Dr. Grant Garcia performs UCL Reconstruction with Hamstring Autograft
Dr. Garcia specializes in complex knee, shoulder and elbow sports surgeries. He has prepared a number of surgical videos below to help patients better understand their procedures. He is frequently updating his surgical video database so check back soon for further updates.
This video features Dr. Grant H. Garcia demonstrating an ulnar collateral ligament (UCL) reconstruction using a gracilis hamstring autograft. He highlights the advantages of his new knotless fixation technique over the traditional, more complex docking technique, which can be particularly challenging when handling thicker hamstring grafts.
Here is a summary of the procedure shown in the video:
- Dual-Surgeon Efficiency & Graft Harvest: To optimize surgical efficiency, a dual-surgeon approach is utilized. While Dr. Garcia's partner begins the ulnar nerve transposition, a standard hamstring harvest is executed simultaneously to obtain the patient's gracilis tendon autograft.

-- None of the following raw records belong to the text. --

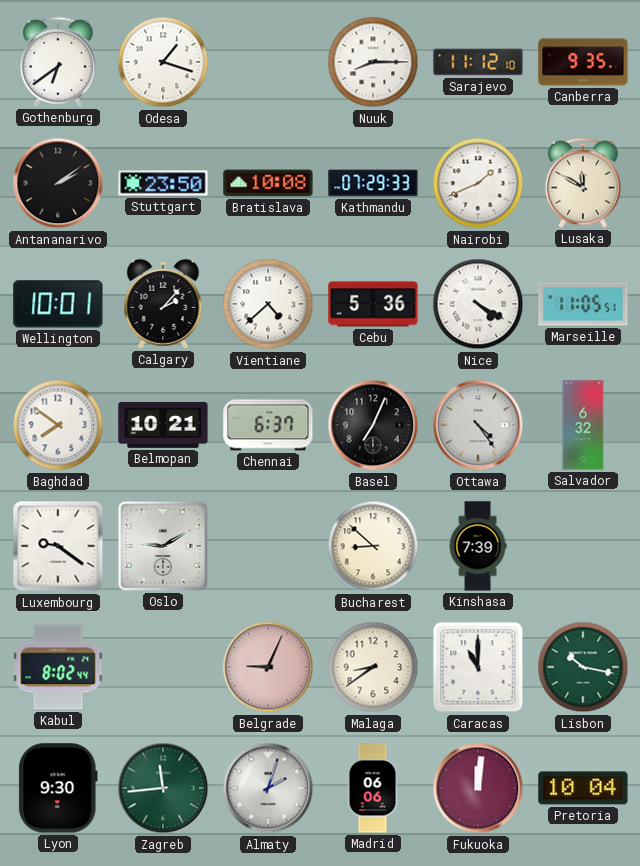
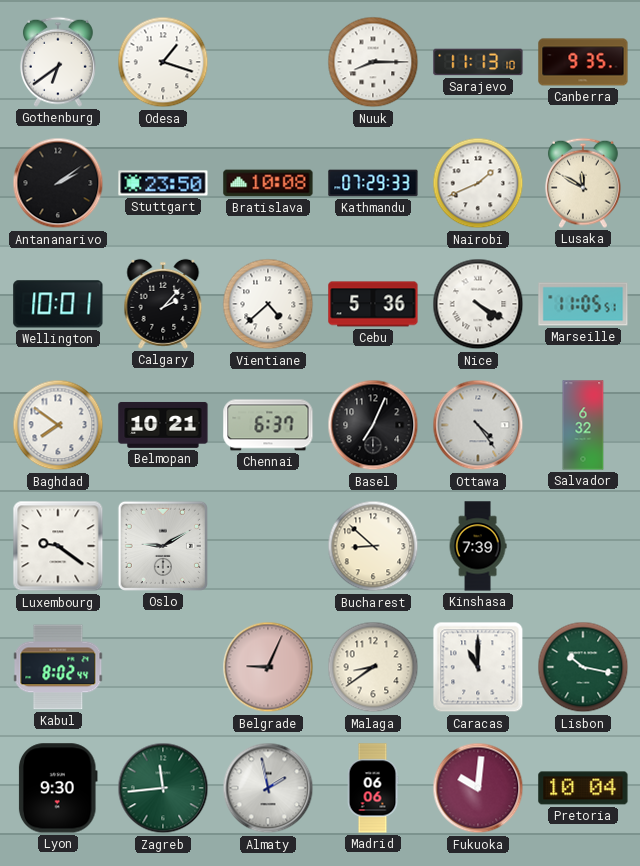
Sarajevo: 11:12 -> 11:13
Almaty: 2:03 -> 1:58
Fukuoka: 12:01 -> 10:01
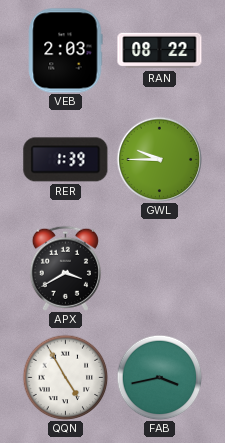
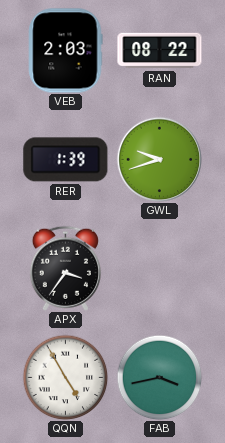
GWL: 9:45 -> 9:42
APX: 3:40 -> 3:36
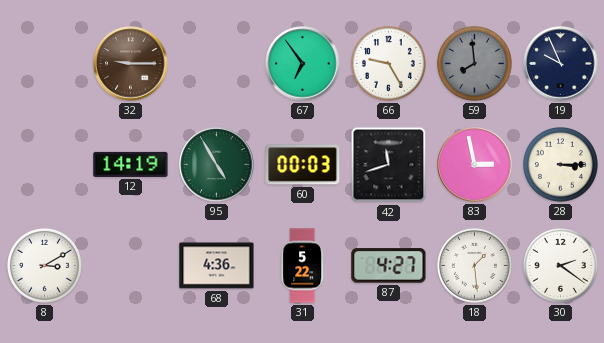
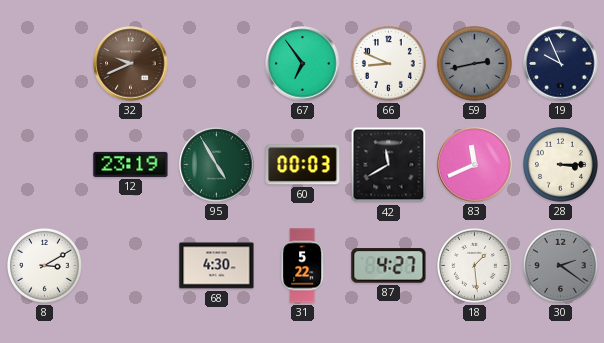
32: 9:15 -> 9:41
66: 9:25 -> 8:49
59: 7:59 -> 2:43
12: 14:19 -> 23:19
42: 11:42 -> 11:40
83: 2:58 -> 11:41
68: 4:36 -> 4:30
30 dial: white -> grey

- Preparing the Ulnar Tunnel: The surgeon observes significant structural gapping and damage to the patient's native UCL. He identifies the isometric point at the sublime tubercle on the ulna, places a guide pin, and drills a socket to a depth of 15 millimeters using a 5.0mm reamer.
- Ulnar Graft Fixation: The gracilis graft—which is typically larger than a standard palmaris longus (PL) tendon—is loaded onto a 4.75mm fork-tip SwiveLock anchor along with a suture tape for the internal brace. The fork-tip anchor allows the thick hamstring graft to be driven seamlessly down into the socket, achieving strong initial fixation without the challenge of pulling or threading the tendon through narrow bone tunnels.
- Preparing the Humeral Tunnel: Turning to the upper arm, a guide pin is placed directly down the humeral column. A socket is reamed to a depth of roughly 20 millimeters. The surgeon drills slightly deeper here to accommodate a standard SwiveLock anchor and ensure the tendon has enough room to sit without bottoming out. A 5.5mm hand reamer is used to gently widen and chamfer the entry point to ensure a smooth transition for the thick graft.
- Tensioning and Humeral Insertion: With the elbow placed in the throwing position under slightly reduced force, the surgeon marks the graft to ensure 10 to 12 millimeters of tendon will sit securely within the socket. The graft limbs and internal brace are driven into the humerus using the standard SwiveLock anchor, compressing the graft into a tight press-fit.
- Stability & Range of Motion Testing: The surgeon systematically tests the elbow across its range of motion. The construct demonstrates excellent resistive force and tension in the throwing position. He verifies that the joint is not over-constrained in full extension, noting that hamstring reconstructions naturally present a perfect balance—becoming slightly tighter in flexion and slightly looser in extension.
- Final Reinforcement: To complete the procedure, the synthetic internal brace is securely sutured directly to the newly reconstructed gracilis graft using Vicryl stay sutures. This eliminates "windshield wiper" friction against the bone and merges the components into a single, cohesive unit.